ECLI:NL:RBROT:2014:9912
Rechtbank Rotterdam
- Eerste aanleg - meervoudig
- J. Bergen
- J.H. de Wildt
- M.G.L. de Vette
- Rechtspraak.nl
Beëindiging van de halfwezenuitkering en de rechtsgeldigheid van het onderscheid tussen nabestaanden en verzorgers
In deze zaak heeft de Rechtbank Rotterdam op 8 december 2014 uitspraak gedaan in een geschil over de beëindiging van de halfwezenuitkering van eiseres, die geen nabestaande is in de zin van de Algemene nabestaandenwet (Anw). De wetgeving is per 1 juli 2013 gewijzigd, waardoor de halfwezenuitkering is geïntegreerd in de nabestaandenuitkering. Eiseres betwistte de beëindiging van haar halfwezenuitkering en stelde dat het onderscheid tussen nabestaanden die zorg dragen voor een thuiswonend kind en verzorgers van een halfwees in strijd is met internationaal recht, met name artikel 14 van het Europees Verdrag voor de Rechten van de Mens (EVRM) en artikel 1 van het Eerste Protocol (EP) bij het EVRM. De rechtbank oordeelde dat eiseres geen recht had op een (hoge) nabestaandenuitkering, omdat zij geen nabestaande is volgens de Anw.

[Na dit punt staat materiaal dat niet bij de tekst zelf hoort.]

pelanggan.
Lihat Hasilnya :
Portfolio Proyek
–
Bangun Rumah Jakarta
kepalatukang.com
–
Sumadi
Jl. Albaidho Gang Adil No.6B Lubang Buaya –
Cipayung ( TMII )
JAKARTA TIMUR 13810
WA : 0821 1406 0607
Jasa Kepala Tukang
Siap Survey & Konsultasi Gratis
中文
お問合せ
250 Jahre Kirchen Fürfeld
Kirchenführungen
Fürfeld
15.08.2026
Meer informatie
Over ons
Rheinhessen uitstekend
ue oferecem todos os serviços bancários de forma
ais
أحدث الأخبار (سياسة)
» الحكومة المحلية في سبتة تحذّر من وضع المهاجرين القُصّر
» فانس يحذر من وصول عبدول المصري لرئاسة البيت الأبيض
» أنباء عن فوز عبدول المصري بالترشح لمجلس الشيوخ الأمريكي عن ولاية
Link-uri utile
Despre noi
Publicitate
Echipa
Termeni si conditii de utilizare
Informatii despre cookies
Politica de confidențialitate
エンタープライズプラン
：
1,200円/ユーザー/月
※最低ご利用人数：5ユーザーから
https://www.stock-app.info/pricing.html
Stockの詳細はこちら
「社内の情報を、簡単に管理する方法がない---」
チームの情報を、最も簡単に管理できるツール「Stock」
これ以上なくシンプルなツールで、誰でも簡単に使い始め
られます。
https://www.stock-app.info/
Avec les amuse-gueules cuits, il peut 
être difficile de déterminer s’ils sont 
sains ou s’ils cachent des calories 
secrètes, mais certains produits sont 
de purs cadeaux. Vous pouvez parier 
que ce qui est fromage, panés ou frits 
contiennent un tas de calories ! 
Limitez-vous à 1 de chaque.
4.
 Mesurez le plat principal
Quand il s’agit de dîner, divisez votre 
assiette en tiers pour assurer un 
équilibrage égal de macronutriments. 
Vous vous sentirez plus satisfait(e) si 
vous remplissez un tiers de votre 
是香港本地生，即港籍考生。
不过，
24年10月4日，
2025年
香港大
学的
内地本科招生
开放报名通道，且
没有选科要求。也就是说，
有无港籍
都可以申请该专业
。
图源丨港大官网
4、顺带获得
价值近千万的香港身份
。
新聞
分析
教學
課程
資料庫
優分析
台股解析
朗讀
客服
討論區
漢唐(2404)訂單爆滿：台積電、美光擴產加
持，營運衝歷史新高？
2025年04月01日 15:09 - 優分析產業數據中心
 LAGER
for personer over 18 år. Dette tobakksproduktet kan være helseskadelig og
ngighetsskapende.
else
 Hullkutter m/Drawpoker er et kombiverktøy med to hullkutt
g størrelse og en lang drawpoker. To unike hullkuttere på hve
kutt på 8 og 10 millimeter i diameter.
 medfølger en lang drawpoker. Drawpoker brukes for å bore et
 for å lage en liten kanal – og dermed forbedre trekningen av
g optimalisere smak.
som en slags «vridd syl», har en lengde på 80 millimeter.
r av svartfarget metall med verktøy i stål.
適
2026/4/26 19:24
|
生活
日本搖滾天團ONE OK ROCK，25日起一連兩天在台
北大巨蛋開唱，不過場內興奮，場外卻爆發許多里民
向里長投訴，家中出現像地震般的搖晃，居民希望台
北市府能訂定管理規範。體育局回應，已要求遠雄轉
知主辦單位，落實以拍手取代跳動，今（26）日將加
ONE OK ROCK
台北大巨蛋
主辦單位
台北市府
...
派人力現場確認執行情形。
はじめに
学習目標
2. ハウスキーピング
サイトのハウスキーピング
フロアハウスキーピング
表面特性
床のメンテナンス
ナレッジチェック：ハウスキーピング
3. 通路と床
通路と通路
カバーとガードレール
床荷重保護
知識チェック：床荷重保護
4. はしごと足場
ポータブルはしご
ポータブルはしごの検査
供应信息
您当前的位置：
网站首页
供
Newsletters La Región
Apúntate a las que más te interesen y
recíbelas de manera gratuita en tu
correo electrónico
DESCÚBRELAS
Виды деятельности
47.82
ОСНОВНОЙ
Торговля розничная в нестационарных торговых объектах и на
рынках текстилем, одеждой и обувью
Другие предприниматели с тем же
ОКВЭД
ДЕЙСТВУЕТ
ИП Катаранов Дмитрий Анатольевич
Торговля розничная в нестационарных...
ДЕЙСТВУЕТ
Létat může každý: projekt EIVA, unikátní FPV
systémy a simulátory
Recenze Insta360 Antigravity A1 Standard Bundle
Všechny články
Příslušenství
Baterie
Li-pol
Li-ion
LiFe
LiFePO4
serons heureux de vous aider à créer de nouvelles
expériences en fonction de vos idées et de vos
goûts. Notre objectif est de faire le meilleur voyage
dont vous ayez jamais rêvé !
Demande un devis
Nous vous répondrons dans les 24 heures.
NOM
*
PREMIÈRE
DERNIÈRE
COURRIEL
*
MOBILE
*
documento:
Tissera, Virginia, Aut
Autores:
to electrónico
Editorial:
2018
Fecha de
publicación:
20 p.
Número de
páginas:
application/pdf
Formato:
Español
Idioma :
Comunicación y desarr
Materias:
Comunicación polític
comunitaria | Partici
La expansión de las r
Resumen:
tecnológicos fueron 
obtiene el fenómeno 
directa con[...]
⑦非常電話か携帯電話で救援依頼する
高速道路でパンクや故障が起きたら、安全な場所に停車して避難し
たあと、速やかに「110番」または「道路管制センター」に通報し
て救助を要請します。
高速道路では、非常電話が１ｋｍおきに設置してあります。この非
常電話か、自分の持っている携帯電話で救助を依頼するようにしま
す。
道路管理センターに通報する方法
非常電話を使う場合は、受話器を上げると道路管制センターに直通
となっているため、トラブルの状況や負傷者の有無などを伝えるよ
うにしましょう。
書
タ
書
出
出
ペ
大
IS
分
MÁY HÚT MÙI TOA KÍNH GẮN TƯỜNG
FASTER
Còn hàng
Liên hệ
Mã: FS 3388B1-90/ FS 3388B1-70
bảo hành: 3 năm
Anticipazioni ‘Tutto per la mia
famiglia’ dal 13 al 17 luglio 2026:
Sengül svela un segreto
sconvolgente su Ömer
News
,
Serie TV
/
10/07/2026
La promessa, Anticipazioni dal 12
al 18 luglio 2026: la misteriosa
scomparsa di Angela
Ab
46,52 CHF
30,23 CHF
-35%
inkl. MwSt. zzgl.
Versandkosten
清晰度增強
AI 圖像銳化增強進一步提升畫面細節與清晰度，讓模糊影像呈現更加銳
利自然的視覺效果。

De rechtbank concludeerde dat de wetgever met de wijziging van de Anw een legitiem doel nastreefde en dat de beëindiging van de halfwezenuitkering niet in strijd was met het EVRM. De rechtbank verklaarde het beroep van eiseres ongegrond en oordeelde dat de inbreuk op haar eigendomsrecht gerechtvaardigd was, aangezien deze bij wet was voorzien en een legitieme doelstelling diende. De rechtbank wees ook op de overgangsregeling die was ingesteld voor de betrokkenen.